Reply of RetrieveSparkAppConfig
is triggered through orElse(super.receiveAndReply(context))
when shuffleManager.isDefined
is false. So a reply is always expected.
hmm, that's right. I missed that orElse part. Now I find the default handling of RetrieveSparkAppConfig
. then I will need to debug my issue a little bit more.
I often find the executor pod reports that the connection to driver is not active and will shutdown in 120s. And looking into the driver pod's log, I find that driver is waiting for "RegisterExecutor" msg from the executor. That's sound very odd, driver and executor are waiting for each other!
I traced and find something does not sound right in the code, but I am not really sure. Could someone take a look?
core\src\main\scala\org\apache\spark\executor\CoarseGrainedExecutorBackend.scala. I think it contains the main loop of the executor. Here is one line:
val cfg = driver.askSync[SparkAppConfig](RetrieveSparkAppConfig(executorId))

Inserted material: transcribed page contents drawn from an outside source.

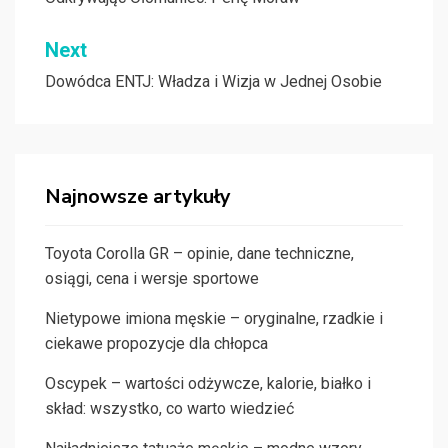
wpisu
Next
Dowódca ENTJ: Władza i Wizja w Jednej Osobie
Najnowsze artykuły
Toyota Corolla GR – opinie, dane techniczne,
osiągi, cena i wersje sportowe
Nietypowe imiona męskie – oryginalne, rzadkie i
ciekawe propozycje dla chłopca
Oscypek – wartości odżywcze, kalorie, białko i
skład: wszystko, co warto wiedzieć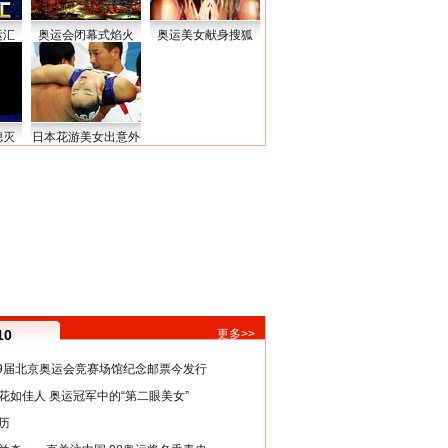
运汇
奥运会闭幕式焰火
奥运美女献身搜狐
熄灭
日本花游美女出意外
10
更多>>
29届北京奥运会竞赛场馆纪念邮票今发行
花如佳人 奥运冠军中的“第二眼美女”
历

It is unconditional executed, asking the driver for a configuration.\resource-managers\kubernetes\core\src\main\scala\org\apache\spark\scheduler\cluster\k8s\KubernetesClusterSchedulerBackend.scala. I think it contains the main loop of the driver pod. Here is how it handles RetrieveSparkAppConfig
It seems that the driver pod reply the RetrieveSparkAppConfig only if shuffle service is configured.
I didn't enable the shuffle service. I guess that leads to my strange issue.
Shouldn't a configuration always be constructed and sent back?